REQUIRED WORK
Output exactly, and only, the lines below from the one with "By using fondant, butterc" down to the one with "downward revisions due to supply chain and". Include both end lines and no pictures.

Page images and extracted text
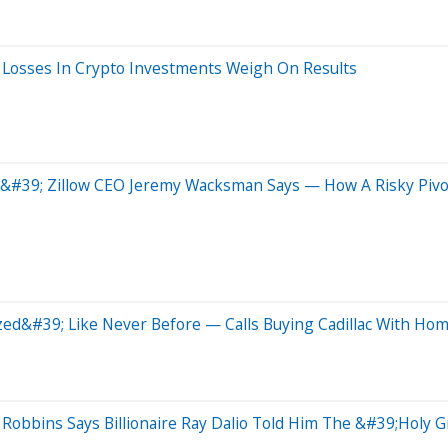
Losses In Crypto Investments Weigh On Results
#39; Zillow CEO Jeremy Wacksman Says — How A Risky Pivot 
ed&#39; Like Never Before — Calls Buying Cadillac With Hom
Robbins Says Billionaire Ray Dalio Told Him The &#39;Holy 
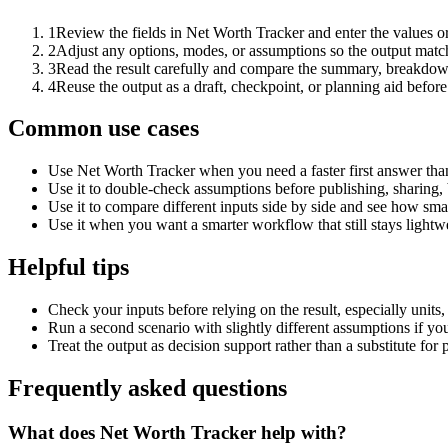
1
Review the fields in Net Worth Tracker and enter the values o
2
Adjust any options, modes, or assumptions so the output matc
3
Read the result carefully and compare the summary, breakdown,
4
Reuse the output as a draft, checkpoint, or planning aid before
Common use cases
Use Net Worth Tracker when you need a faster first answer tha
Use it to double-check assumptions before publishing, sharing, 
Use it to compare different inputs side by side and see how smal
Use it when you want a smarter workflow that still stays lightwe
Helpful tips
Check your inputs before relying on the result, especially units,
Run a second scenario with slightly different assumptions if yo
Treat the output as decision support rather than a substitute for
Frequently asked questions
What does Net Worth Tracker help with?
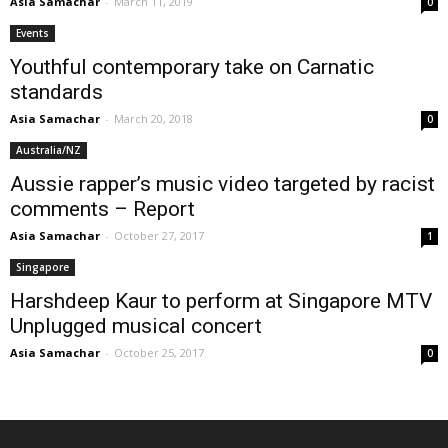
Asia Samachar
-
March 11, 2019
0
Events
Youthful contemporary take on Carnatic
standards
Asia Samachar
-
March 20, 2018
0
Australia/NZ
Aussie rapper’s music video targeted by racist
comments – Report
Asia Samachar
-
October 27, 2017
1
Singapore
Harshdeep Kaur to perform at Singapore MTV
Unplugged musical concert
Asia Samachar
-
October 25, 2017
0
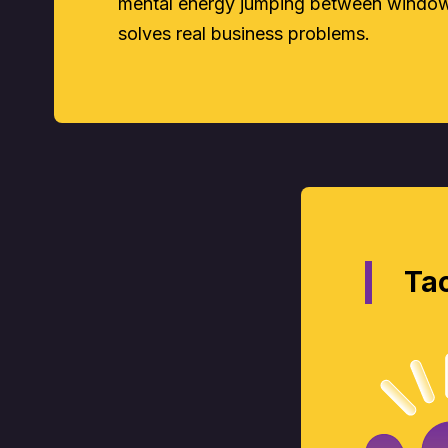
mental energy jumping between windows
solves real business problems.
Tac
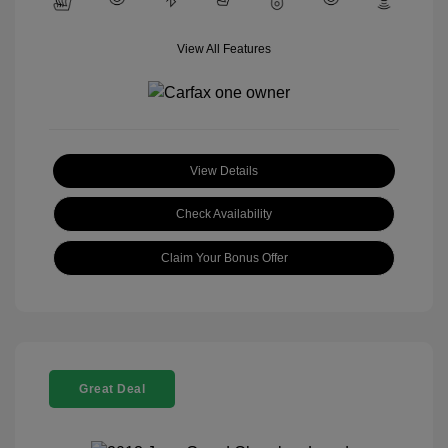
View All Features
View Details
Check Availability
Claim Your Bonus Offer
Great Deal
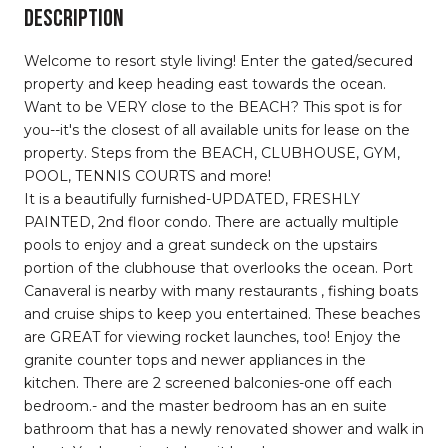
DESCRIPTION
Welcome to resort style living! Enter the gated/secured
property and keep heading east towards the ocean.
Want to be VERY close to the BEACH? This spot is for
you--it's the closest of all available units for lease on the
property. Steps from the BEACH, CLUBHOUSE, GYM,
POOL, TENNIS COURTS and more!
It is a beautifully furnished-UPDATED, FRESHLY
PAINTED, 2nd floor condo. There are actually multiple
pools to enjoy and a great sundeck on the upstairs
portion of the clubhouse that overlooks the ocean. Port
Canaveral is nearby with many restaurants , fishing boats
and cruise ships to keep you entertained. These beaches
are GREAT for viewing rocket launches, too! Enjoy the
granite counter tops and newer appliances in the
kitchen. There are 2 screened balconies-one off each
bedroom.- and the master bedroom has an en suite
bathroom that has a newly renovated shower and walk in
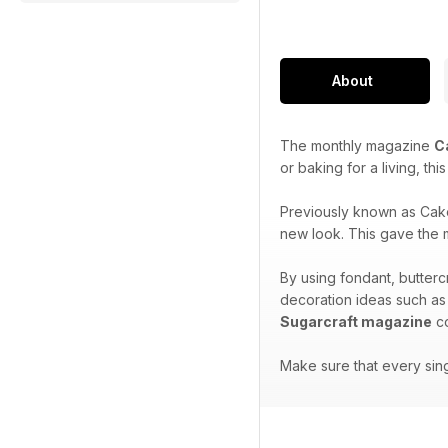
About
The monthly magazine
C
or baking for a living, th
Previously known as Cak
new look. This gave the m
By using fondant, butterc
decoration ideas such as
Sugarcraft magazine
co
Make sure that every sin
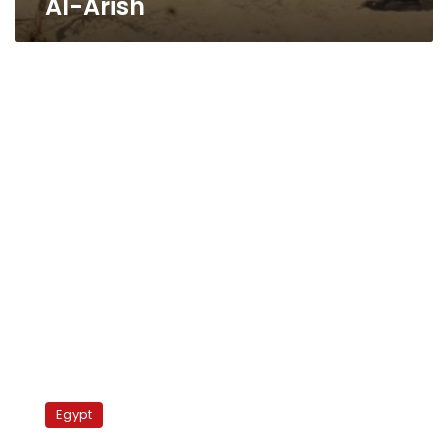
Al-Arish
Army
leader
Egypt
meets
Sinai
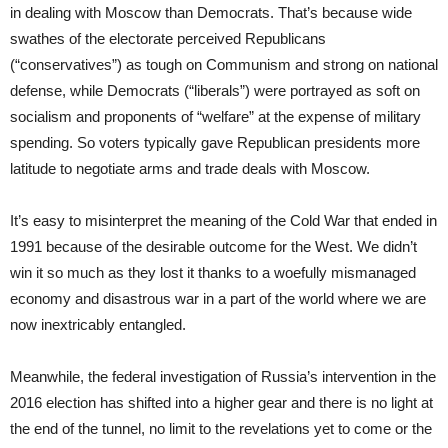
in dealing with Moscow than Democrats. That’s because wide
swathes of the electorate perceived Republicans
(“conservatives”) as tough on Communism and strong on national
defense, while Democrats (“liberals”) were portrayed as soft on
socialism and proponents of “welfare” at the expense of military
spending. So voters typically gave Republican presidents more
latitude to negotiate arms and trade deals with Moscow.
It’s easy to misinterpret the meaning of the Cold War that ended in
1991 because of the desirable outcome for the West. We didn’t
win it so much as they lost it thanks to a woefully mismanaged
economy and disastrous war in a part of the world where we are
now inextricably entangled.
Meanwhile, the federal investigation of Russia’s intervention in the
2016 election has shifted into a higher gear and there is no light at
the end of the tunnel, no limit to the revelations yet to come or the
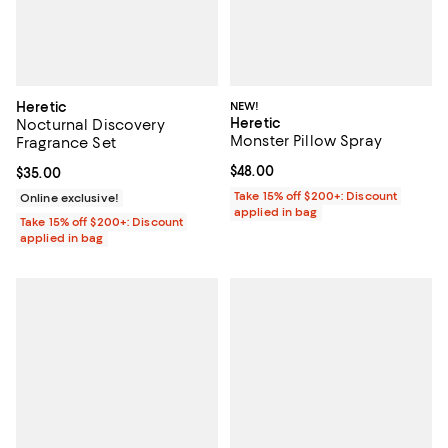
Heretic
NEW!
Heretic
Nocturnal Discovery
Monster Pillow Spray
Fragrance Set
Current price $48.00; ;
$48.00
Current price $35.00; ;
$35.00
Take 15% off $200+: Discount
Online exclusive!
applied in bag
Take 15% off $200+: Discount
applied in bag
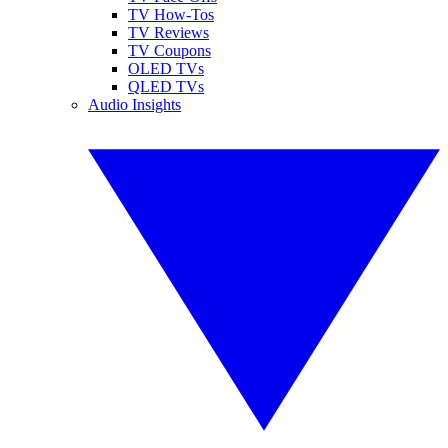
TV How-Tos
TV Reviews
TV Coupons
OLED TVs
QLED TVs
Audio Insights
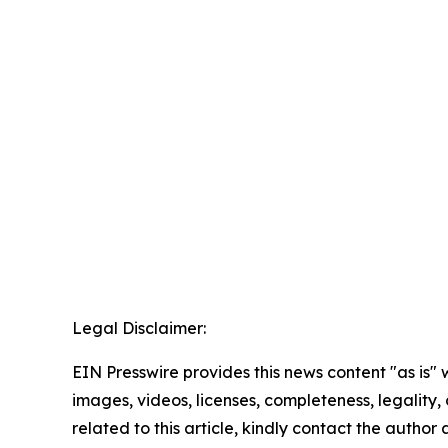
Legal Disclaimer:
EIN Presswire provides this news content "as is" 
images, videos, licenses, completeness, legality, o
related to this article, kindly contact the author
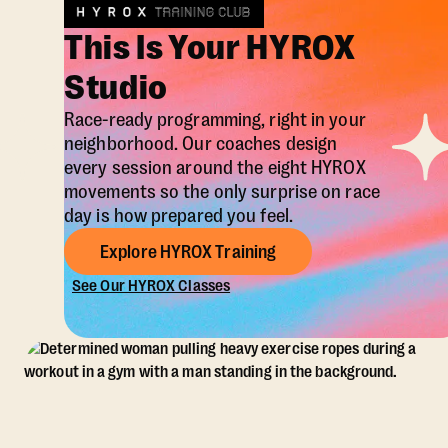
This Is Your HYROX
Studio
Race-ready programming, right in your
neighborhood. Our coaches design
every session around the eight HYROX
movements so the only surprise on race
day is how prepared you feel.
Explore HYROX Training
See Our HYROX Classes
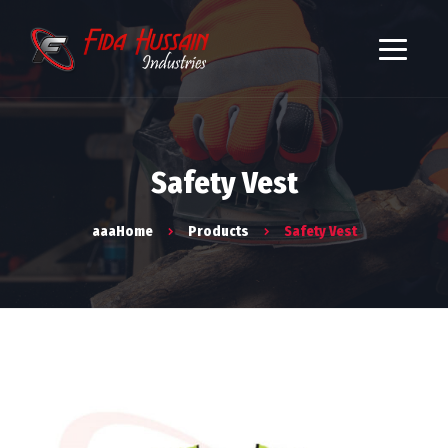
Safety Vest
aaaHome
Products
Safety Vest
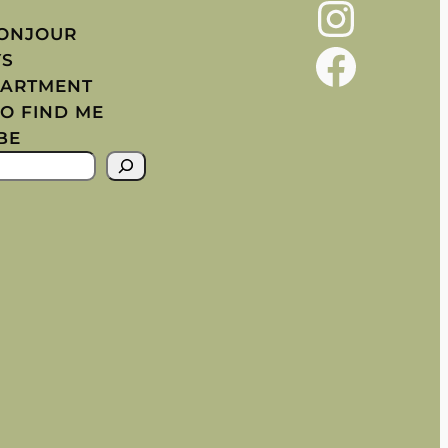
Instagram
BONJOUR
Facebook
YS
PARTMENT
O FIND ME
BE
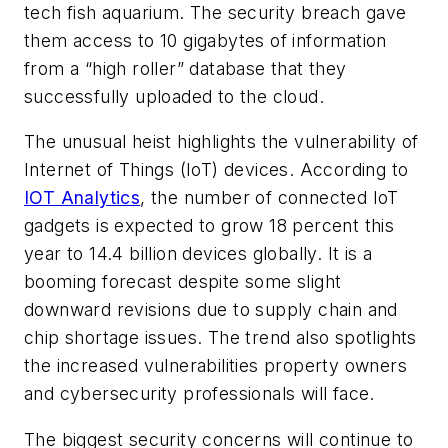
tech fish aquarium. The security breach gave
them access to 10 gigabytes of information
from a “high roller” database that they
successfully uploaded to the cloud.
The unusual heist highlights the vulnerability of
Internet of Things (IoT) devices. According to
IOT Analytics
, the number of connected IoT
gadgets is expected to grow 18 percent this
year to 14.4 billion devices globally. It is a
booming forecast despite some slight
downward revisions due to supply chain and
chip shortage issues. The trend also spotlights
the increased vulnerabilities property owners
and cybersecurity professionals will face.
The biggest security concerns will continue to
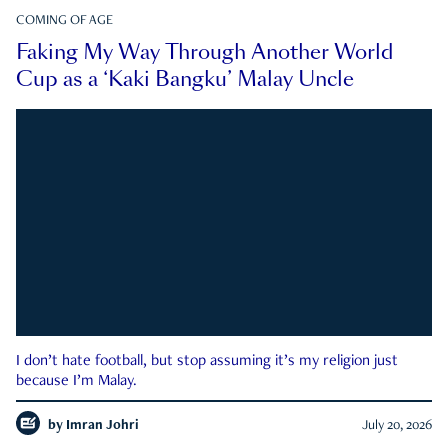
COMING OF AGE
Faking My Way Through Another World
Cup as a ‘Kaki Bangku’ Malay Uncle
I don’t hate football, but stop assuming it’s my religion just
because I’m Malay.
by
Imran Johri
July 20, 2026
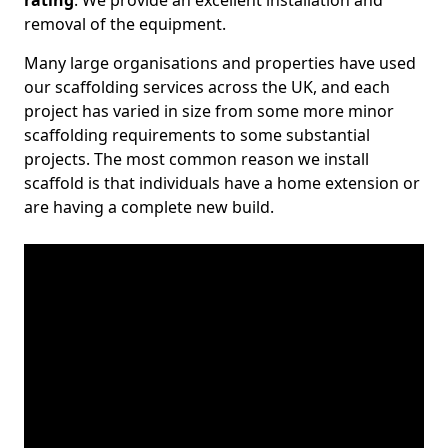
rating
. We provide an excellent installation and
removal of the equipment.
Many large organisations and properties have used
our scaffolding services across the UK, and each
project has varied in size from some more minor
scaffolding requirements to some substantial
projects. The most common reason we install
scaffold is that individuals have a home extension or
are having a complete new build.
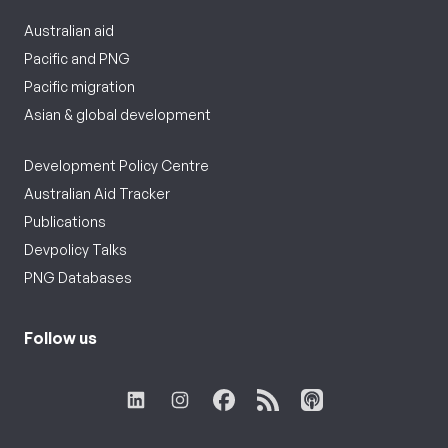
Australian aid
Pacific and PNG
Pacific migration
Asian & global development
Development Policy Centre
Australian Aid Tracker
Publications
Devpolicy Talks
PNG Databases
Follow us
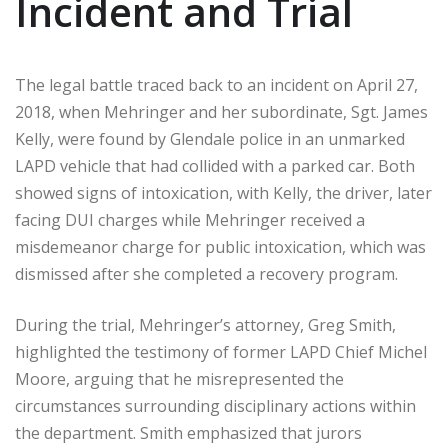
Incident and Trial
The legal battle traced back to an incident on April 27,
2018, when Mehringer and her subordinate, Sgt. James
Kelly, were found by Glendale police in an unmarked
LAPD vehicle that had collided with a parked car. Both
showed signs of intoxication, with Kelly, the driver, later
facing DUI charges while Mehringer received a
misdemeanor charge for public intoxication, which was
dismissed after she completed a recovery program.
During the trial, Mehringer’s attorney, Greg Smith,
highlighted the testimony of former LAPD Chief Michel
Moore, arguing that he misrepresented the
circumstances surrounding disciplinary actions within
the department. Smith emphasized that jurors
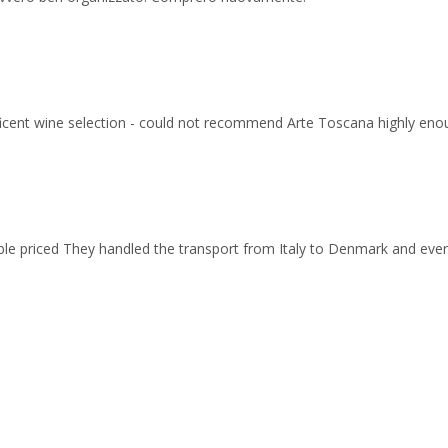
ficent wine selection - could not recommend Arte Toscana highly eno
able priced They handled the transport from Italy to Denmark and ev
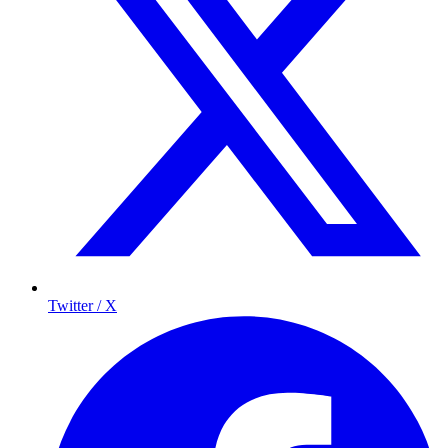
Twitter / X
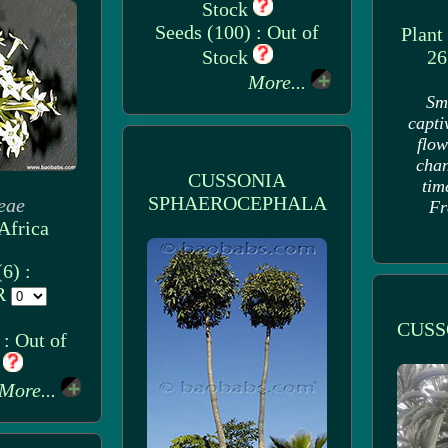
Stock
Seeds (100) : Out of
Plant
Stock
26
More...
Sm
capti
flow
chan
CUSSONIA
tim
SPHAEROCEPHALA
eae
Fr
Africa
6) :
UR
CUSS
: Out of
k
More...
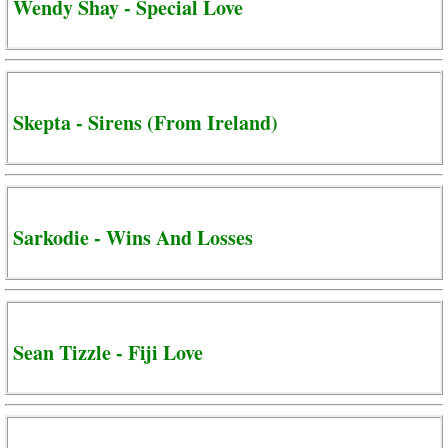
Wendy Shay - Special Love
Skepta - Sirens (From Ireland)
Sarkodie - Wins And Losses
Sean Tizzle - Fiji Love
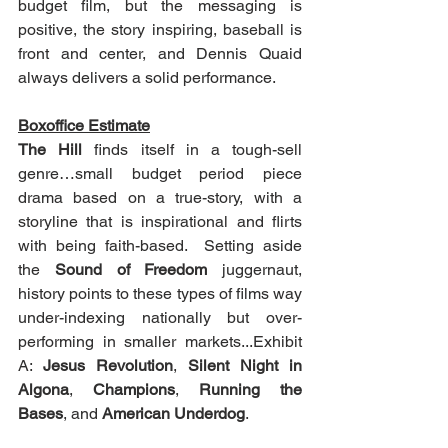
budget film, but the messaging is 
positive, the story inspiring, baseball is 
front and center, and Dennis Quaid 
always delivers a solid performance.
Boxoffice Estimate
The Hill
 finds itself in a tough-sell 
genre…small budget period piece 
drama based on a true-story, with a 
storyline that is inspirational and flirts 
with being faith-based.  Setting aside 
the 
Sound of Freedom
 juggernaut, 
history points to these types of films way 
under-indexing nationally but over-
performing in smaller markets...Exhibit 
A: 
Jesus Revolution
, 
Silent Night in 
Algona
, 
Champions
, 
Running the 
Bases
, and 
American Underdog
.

SOLUTION FOR THIS TASK
By using fondant, butterc
decoration ideas such as
Sugarcraft magazine
co
Make sure that every sin
Al-Arish
Army
leader
Egypt
meets
Sinai
in dealing with Moscow than Democrats. That’s because wide
swathes of the electorate perceived Republicans
(“conservatives”) as tough on Communism and strong on national
defense, while Democrats (“liberals”) were portrayed as soft on
socialism and proponents of “welfare” at the expense of military
spending. So voters typically gave Republican presidents more
latitude to negotiate arms and trade deals with Moscow.
It’s easy to misinterpret the meaning of the Cold War that ended in
1991 because of the desirable outcome for the West. We didn’t
win it so much as they lost it thanks to a woefully mismanaged
economy and disastrous war in a part of the world where we are
now inextricably entangled.
Meanwhile, the federal investigation of Russia’s intervention in the
2016 election has shifted into a higher gear and there is no light at
the end of the tunnel, no limit to the revelations yet to come or the
Heretic
NEW!
Heretic
Nocturnal Discovery
Monster Pillow Spray
Fragrance Set
Current price $48.00; ;
$48.00
Current price $35.00; ;
$35.00
Take 15% off $200+: Discount
Online exclusive!
applied in bag
Take 15% off $200+: Discount
applied in bag
TV How-Tos
TV Reviews
TV Coupons
OLED TVs
QLED TVs
Audio Insights
Legal Disclaimer:
EIN Presswire provides this news content "as is" 
images, videos, licenses, completeness, legality, o
related to this article, kindly contact the author
This Is Your HYROX
Studio
Race-ready programming, right in your
neighborhood. Our coaches design
every session around the eight HYROX
movements so the only surprise on race
day is how prepared you feel.
Explore HYROX Training
See Our HYROX Classes
Safety Vest
aaaHome
Products
Safety Vest
Instagram
BONJOUR
Facebook
YS
PARTMENT
O FIND ME
BE
tech fish aquarium. The security breach gave
them access to 10 gigabytes of information
from a “high roller” database that they
successfully uploaded to the cloud.
The unusual heist highlights the vulnerability of
Internet of Things (IoT) devices. According to
IOT Analytics
, the number of connected IoT
gadgets is expected to grow 18 percent this
year to 14.4 billion devices globally. It is a
booming forecast despite some slight
downward revisions due to supply chain and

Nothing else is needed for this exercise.